(EXERCISE REQUIREMENTS) Would you repeat every entry below word for word but drop the images?

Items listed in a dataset
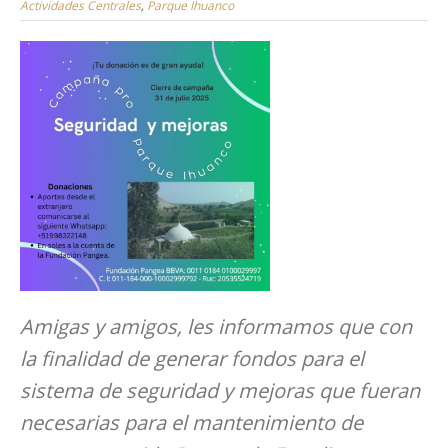
Actividades Centrales
,
Parque Ihuanco
Amigas y amigos, les informamos que con
la finalidad de generar fondos para el
sistema de seguridad y mejoras que fueran
necesarias para el mantenimiento de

(THE ANSWER)
Actividades Centrales
,
Parque Ihuanco
Amigas y amigos, les informamos que con
la finalidad de generar fondos para el
sistema de seguridad y mejoras que fueran
necesarias para el mantenimiento de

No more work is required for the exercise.